On the bright side, her performance seemed to be upstaged by her hat.
(update, 2/6/09: Aretha has made a quick trip to the studio to record a "preferred version" of her inaugural song, which will soon be available as an alternative to her live take)
I wrote a while ago about Jeremy Piven bolting from his Broadway commitment to Speed-the-Plow. More of the story has now come out. The show opened in early October to good reviews, but according to the producers, Piven immediately started making noise about leaving the show before its scheduled closing in late February. The production schedule was adjusted to accommodate Piven's attendance at the Golden Globes in Los Angeles. As soon as those plans were finalized, Piven informed the producers that he would not be returning to the show after the awards. Arrangements were made for William H. Macy to replace Piven during the show's final few months. Many weeks prior to his departure to attend the Golden Globes, with no notice whatsoever, Piven bolted from Speed-the-Plow, citing a dangerous level of mercury in his system. Too much sushi between shows or something. Macy was not available to take over the part that early, so the understudy played Piven's role while the producers scrambled for a higher profile replacement. Norbert Leo Butz, a Tony-winning Broadway favorite, assumed the role, giving several performances carrying the script. But the box office dropped dramatically in the absence of the Emmy-winning Piven.

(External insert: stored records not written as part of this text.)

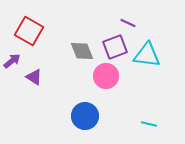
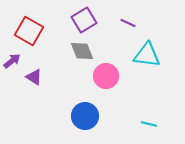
purple square: moved 31 px left, 27 px up; rotated 10 degrees counterclockwise
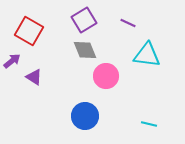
gray diamond: moved 3 px right, 1 px up
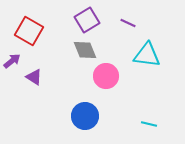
purple square: moved 3 px right
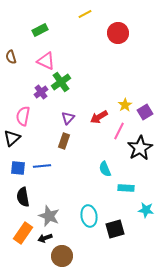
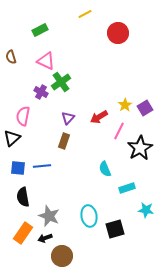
purple cross: rotated 24 degrees counterclockwise
purple square: moved 4 px up
cyan rectangle: moved 1 px right; rotated 21 degrees counterclockwise
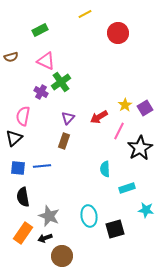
brown semicircle: rotated 88 degrees counterclockwise
black triangle: moved 2 px right
cyan semicircle: rotated 21 degrees clockwise
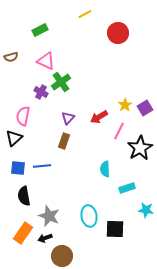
black semicircle: moved 1 px right, 1 px up
black square: rotated 18 degrees clockwise
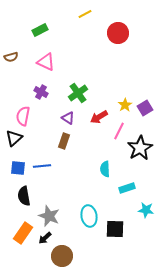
pink triangle: moved 1 px down
green cross: moved 17 px right, 11 px down
purple triangle: rotated 40 degrees counterclockwise
black arrow: rotated 24 degrees counterclockwise
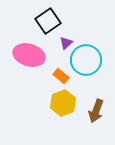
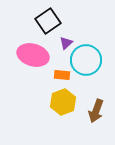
pink ellipse: moved 4 px right
orange rectangle: moved 1 px right, 1 px up; rotated 35 degrees counterclockwise
yellow hexagon: moved 1 px up
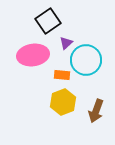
pink ellipse: rotated 24 degrees counterclockwise
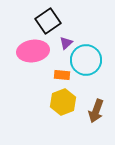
pink ellipse: moved 4 px up
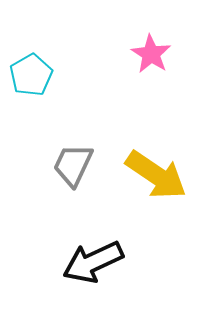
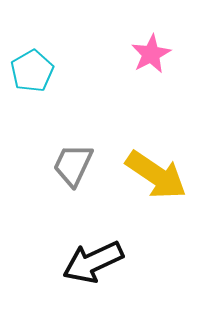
pink star: rotated 12 degrees clockwise
cyan pentagon: moved 1 px right, 4 px up
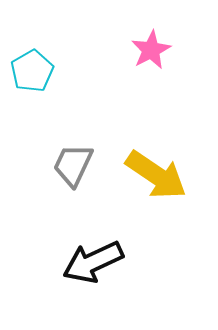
pink star: moved 4 px up
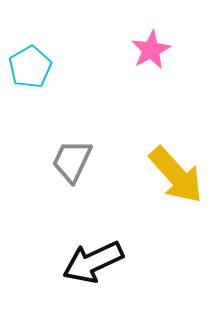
cyan pentagon: moved 2 px left, 4 px up
gray trapezoid: moved 1 px left, 4 px up
yellow arrow: moved 20 px right; rotated 14 degrees clockwise
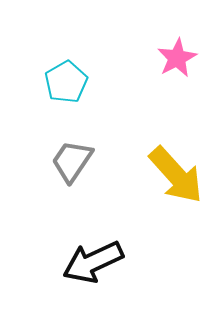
pink star: moved 26 px right, 8 px down
cyan pentagon: moved 36 px right, 15 px down
gray trapezoid: rotated 9 degrees clockwise
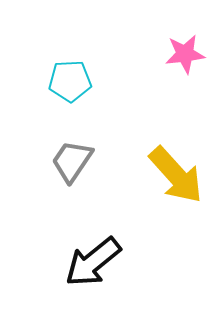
pink star: moved 8 px right, 4 px up; rotated 21 degrees clockwise
cyan pentagon: moved 4 px right, 1 px up; rotated 27 degrees clockwise
black arrow: rotated 14 degrees counterclockwise
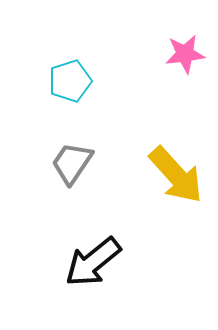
cyan pentagon: rotated 15 degrees counterclockwise
gray trapezoid: moved 2 px down
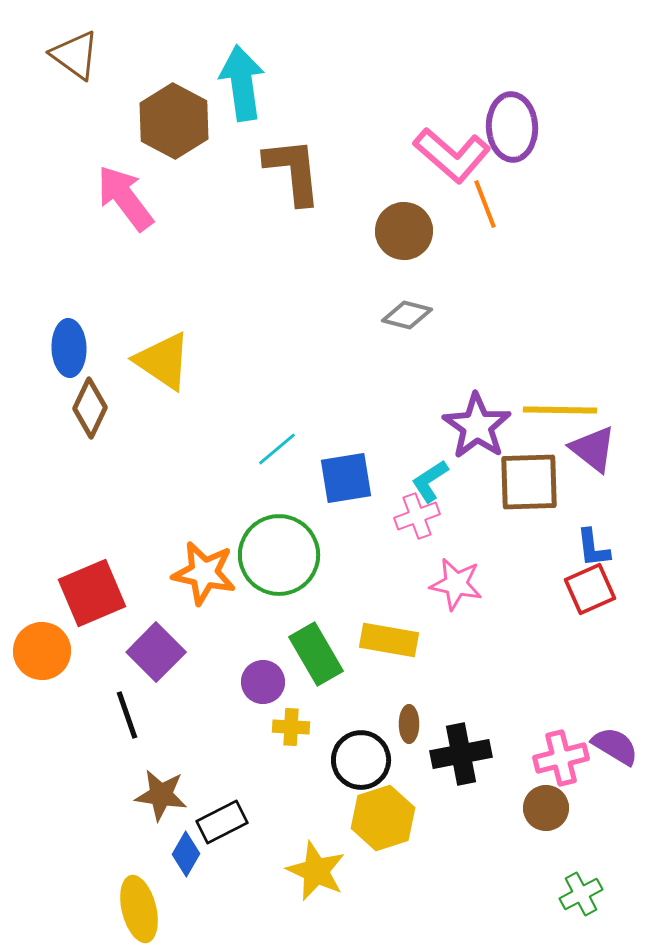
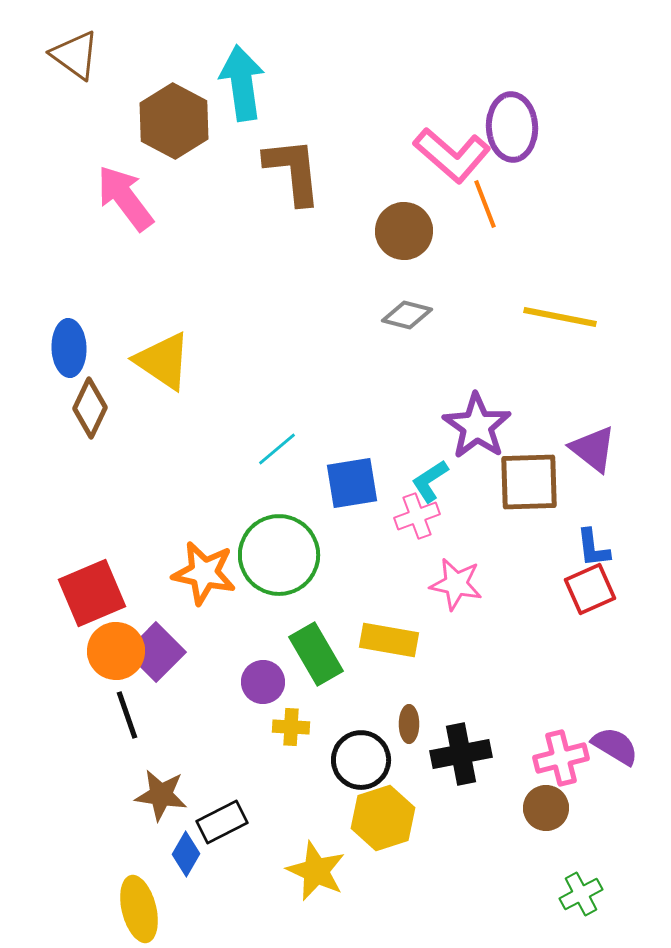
yellow line at (560, 410): moved 93 px up; rotated 10 degrees clockwise
blue square at (346, 478): moved 6 px right, 5 px down
orange circle at (42, 651): moved 74 px right
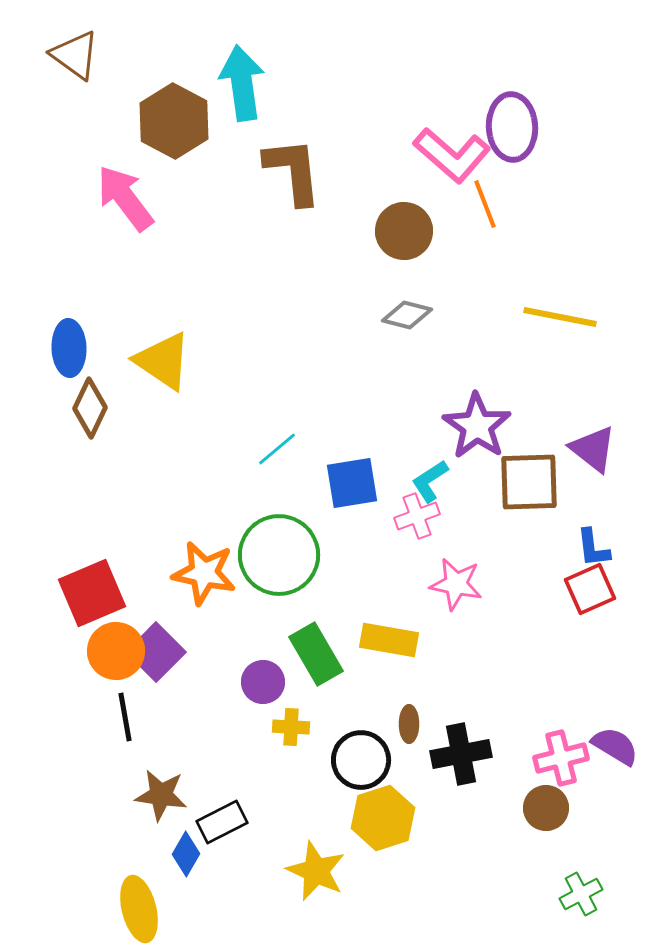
black line at (127, 715): moved 2 px left, 2 px down; rotated 9 degrees clockwise
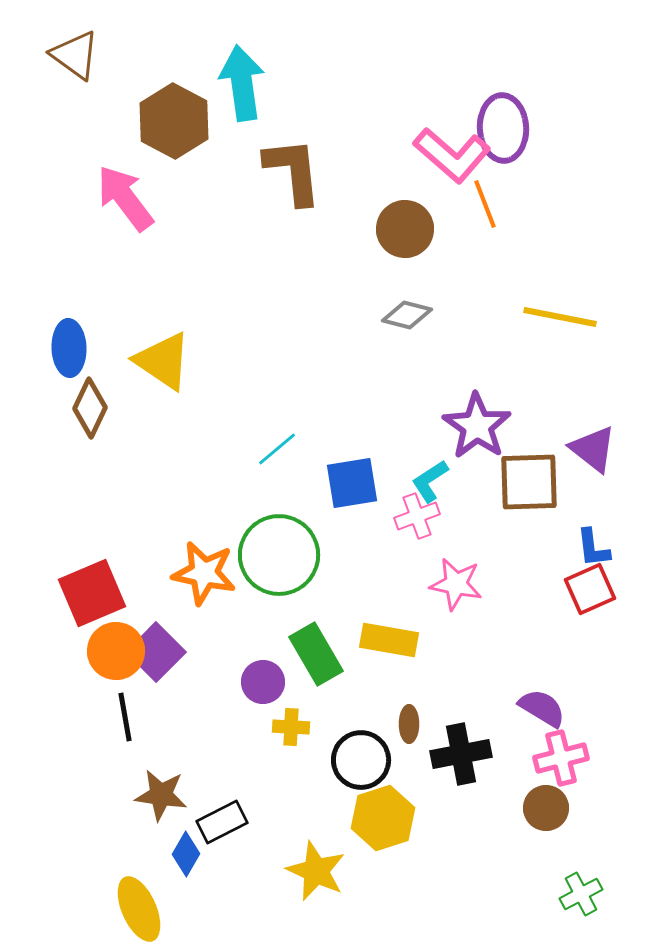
purple ellipse at (512, 127): moved 9 px left, 1 px down
brown circle at (404, 231): moved 1 px right, 2 px up
purple semicircle at (615, 746): moved 73 px left, 38 px up
yellow ellipse at (139, 909): rotated 10 degrees counterclockwise
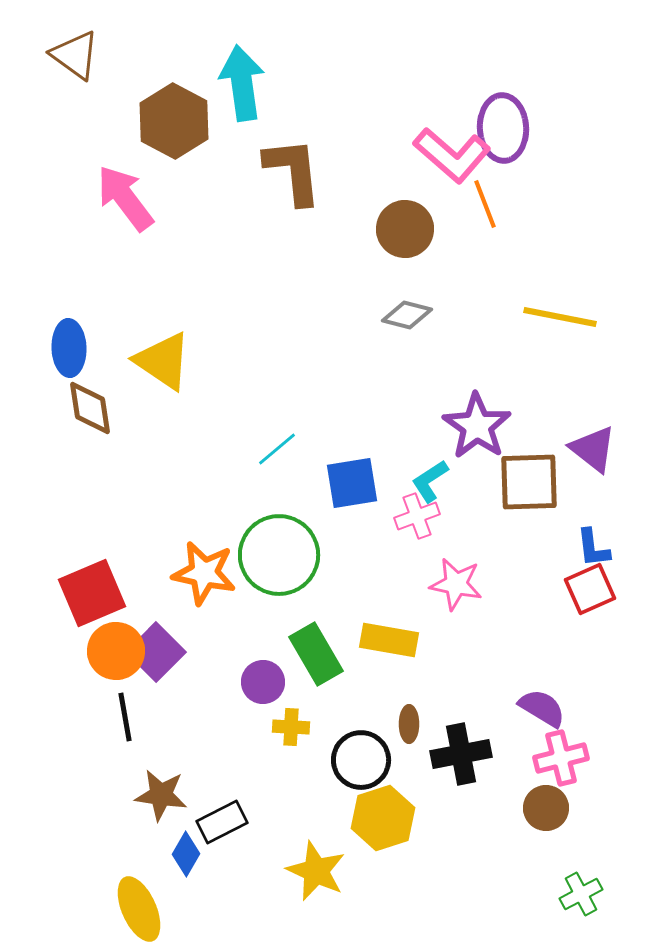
brown diamond at (90, 408): rotated 34 degrees counterclockwise
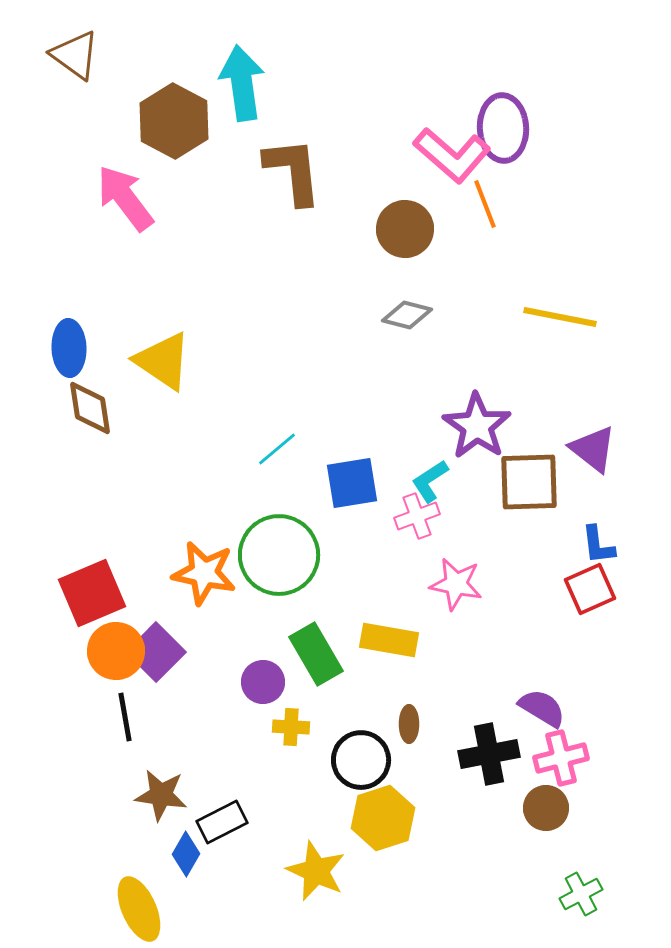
blue L-shape at (593, 548): moved 5 px right, 3 px up
black cross at (461, 754): moved 28 px right
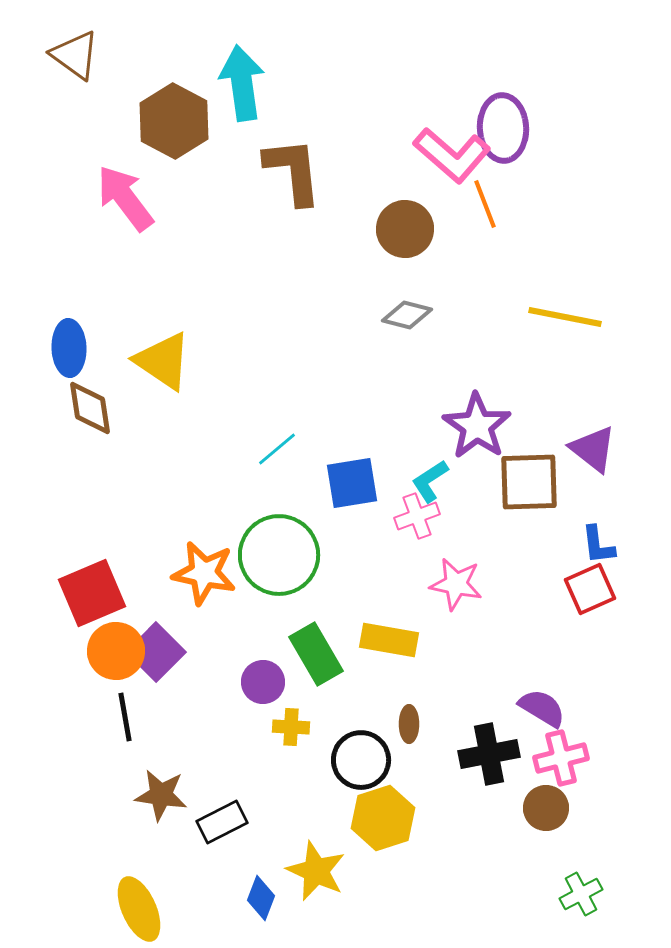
yellow line at (560, 317): moved 5 px right
blue diamond at (186, 854): moved 75 px right, 44 px down; rotated 9 degrees counterclockwise
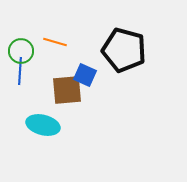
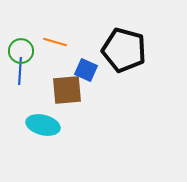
blue square: moved 1 px right, 5 px up
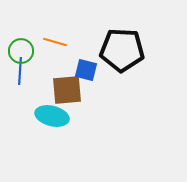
black pentagon: moved 2 px left; rotated 12 degrees counterclockwise
blue square: rotated 10 degrees counterclockwise
cyan ellipse: moved 9 px right, 9 px up
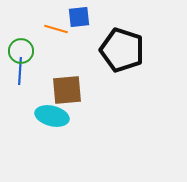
orange line: moved 1 px right, 13 px up
black pentagon: rotated 15 degrees clockwise
blue square: moved 7 px left, 53 px up; rotated 20 degrees counterclockwise
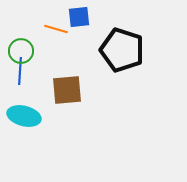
cyan ellipse: moved 28 px left
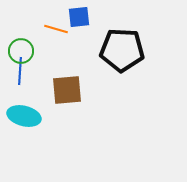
black pentagon: rotated 15 degrees counterclockwise
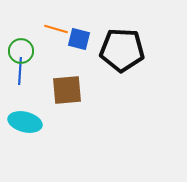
blue square: moved 22 px down; rotated 20 degrees clockwise
cyan ellipse: moved 1 px right, 6 px down
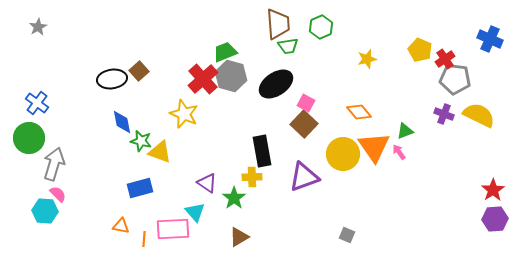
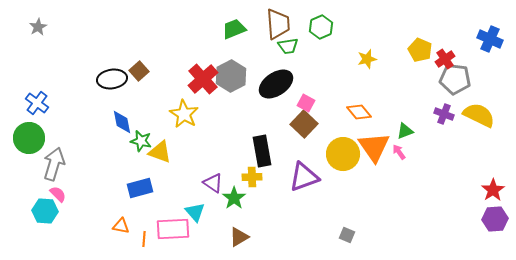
green trapezoid at (225, 52): moved 9 px right, 23 px up
gray hexagon at (231, 76): rotated 16 degrees clockwise
yellow star at (184, 114): rotated 8 degrees clockwise
purple triangle at (207, 183): moved 6 px right
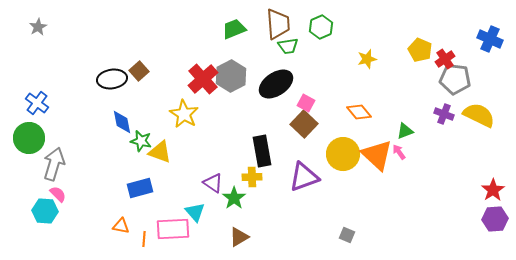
orange triangle at (374, 147): moved 3 px right, 8 px down; rotated 12 degrees counterclockwise
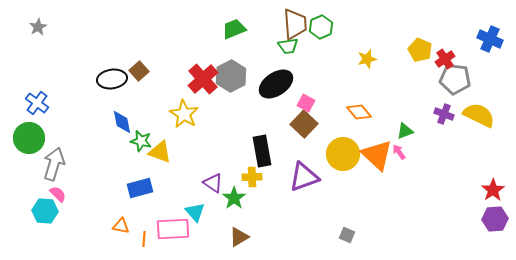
brown trapezoid at (278, 24): moved 17 px right
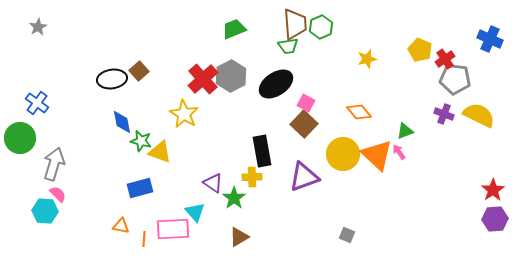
green circle at (29, 138): moved 9 px left
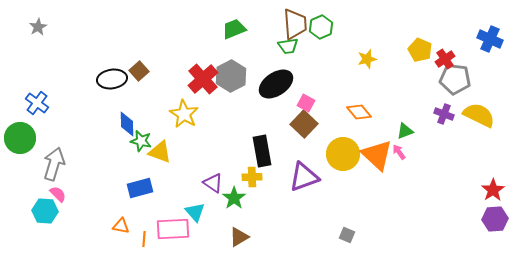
blue diamond at (122, 122): moved 5 px right, 2 px down; rotated 10 degrees clockwise
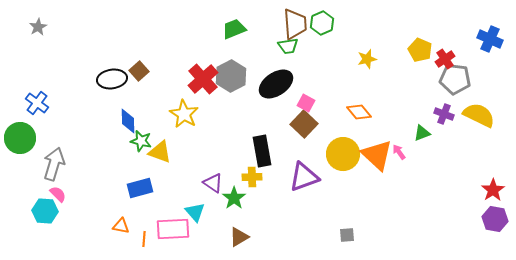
green hexagon at (321, 27): moved 1 px right, 4 px up
blue diamond at (127, 124): moved 1 px right, 3 px up
green triangle at (405, 131): moved 17 px right, 2 px down
purple hexagon at (495, 219): rotated 15 degrees clockwise
gray square at (347, 235): rotated 28 degrees counterclockwise
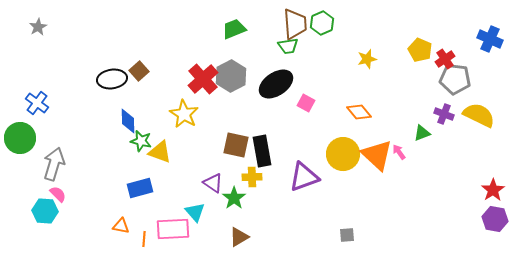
brown square at (304, 124): moved 68 px left, 21 px down; rotated 32 degrees counterclockwise
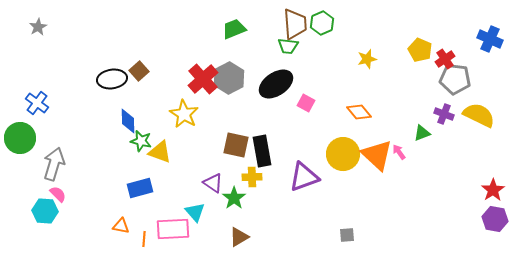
green trapezoid at (288, 46): rotated 15 degrees clockwise
gray hexagon at (231, 76): moved 2 px left, 2 px down
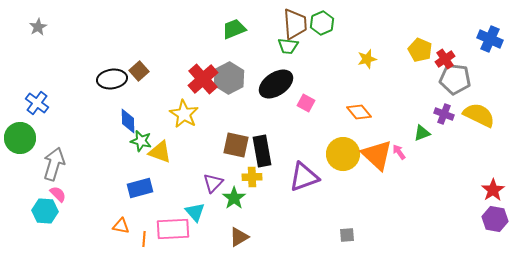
purple triangle at (213, 183): rotated 40 degrees clockwise
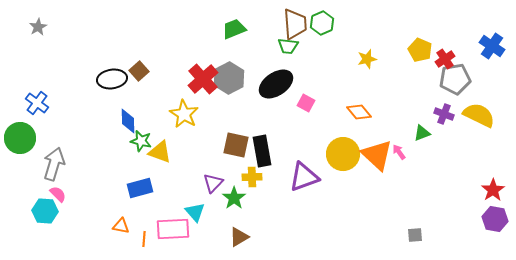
blue cross at (490, 39): moved 2 px right, 7 px down; rotated 10 degrees clockwise
gray pentagon at (455, 79): rotated 16 degrees counterclockwise
gray square at (347, 235): moved 68 px right
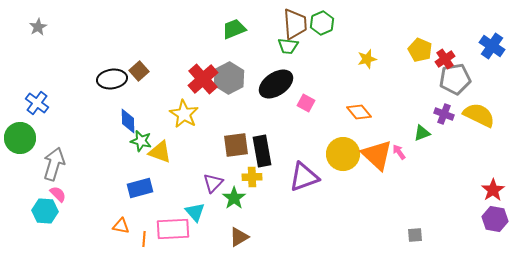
brown square at (236, 145): rotated 20 degrees counterclockwise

This week, the show's producers filed a grievance against Piven with Actors Equity.
The story of Piven deserting his stage commitment is probably not getting much traction in middle America (you know, those people who think Muslims, Hindus, and non-believers should not be included in a presidential speech), but it's getting lots of attention among theatre folk. Here's an hilarious parody aimed directly at Piven, to the Pal Joey tune, "Zip."
I don't get HBO, so I do not watch Piven's show Entourage, but I enjoyed him as a regular on Ellen Degeneres's sitcom a decade or so ago. But he's giving the "TV Star Turned Broadway Actor" group a bad name, if it ever had a good one (remember Kelsey Grammer's disastrous Macbeth?). Recently, Katie Holmes, Christina Applegate, and Jennifer Garner have all graced the New York boards, and have acquitted themselves well. I'm not the first person to guess Piven was unpleasantly surprised by the challenge of 8 shows a week, requiring vastly more energy and focus than a TV series. Kristen Chenoweth, one of the rare stars who moves easily from TV to stage, warned other film stars who consider hitting Broadway during their downtime that the stage will "kick your ass."